#### What you will do
Transcribe the rest of the listing below, starting with the line that contains "Download Product Catalouge (128, 903)" and ending with the last line, exactly as written.

#### Source information
::::

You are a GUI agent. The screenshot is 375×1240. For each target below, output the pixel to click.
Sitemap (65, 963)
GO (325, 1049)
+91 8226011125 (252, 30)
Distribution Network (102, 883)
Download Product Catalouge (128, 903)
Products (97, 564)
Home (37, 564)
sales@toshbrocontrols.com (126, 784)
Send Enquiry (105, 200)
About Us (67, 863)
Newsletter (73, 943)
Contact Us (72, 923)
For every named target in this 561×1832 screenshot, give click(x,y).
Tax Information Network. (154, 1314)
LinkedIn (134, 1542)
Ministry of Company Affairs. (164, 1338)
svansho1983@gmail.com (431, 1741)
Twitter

::::

#### Problem solution
Download Product Catalouge (128, 903)
Products (97, 564)
Home (37, 564)
sales@toshbrocontrols.com (126, 784)
Send Enquiry (105, 200)
About Us (67, 863)
Newsletter (73, 943)
Contact Us (72, 923)
For every named target in this 561×1832 screenshot, give click(x,y).
Tax Information Network. (154, 1314)
LinkedIn (134, 1542)
Ministry of Company Affairs. (164, 1338)
svansho1983@gmail.com (431, 1741)
Twitter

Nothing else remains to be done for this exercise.